» **Source data**:
-- Opening Marker --

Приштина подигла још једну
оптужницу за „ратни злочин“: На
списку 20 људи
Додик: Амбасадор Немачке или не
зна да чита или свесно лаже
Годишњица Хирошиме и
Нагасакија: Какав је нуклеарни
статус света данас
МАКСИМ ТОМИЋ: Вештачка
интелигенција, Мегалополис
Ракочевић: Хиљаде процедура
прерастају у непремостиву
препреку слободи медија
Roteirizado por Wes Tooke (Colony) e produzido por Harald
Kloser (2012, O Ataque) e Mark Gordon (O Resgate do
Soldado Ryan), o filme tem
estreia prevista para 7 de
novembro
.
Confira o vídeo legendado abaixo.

-- Closing Marker --
-- Opening Marker --

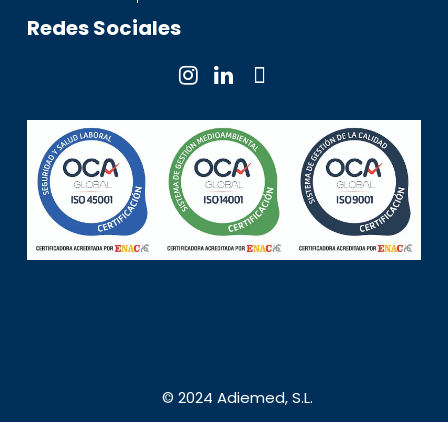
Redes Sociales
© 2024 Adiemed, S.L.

-- Closing Marker --

» **What you will do**: In the listing above, locate the line containing "препреку слободи медија" and the line containing "Confira o vídeo legendado abaixo.". Transcribe those two lines and everything between them, exactly as written.

» **Response**:
препреку слободи медија
Roteirizado por Wes Tooke (Colony) e produzido por Harald
Kloser (2012, O Ataque) e Mark Gordon (O Resgate do
Soldado Ryan), o filme tem
estreia prevista para 7 de
novembro
.
Confira o vídeo legendado abaixo.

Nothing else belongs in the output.